**EXCERPTED RECORDS**:
______

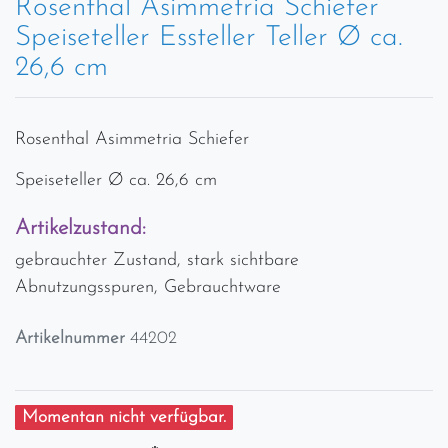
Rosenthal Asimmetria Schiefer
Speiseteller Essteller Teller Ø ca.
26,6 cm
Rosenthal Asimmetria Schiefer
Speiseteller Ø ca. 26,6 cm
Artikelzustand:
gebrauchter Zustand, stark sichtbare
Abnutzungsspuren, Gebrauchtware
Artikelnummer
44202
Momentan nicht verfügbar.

______

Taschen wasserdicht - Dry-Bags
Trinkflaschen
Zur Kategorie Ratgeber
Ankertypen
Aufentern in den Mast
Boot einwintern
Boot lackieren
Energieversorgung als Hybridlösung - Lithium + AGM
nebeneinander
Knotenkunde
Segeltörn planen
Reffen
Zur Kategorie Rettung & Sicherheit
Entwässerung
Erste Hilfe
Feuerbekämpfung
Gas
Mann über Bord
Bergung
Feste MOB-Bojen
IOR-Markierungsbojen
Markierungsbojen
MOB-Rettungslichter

______

**EXERCISE BRIEF**: Set down, from the entries above, exactly the lines from the one with "Speiseteller Ø ca. 26,6 cm" up to and including the one with "Momentan nicht verfügbar.", and no other lines.

**WRITTEN SOLUTION**:
Speiseteller Ø ca. 26,6 cm
Artikelzustand:
gebrauchter Zustand, stark sichtbare
Abnutzungsspuren, Gebrauchtware
Artikelnummer
44202
Momentan nicht verfügbar.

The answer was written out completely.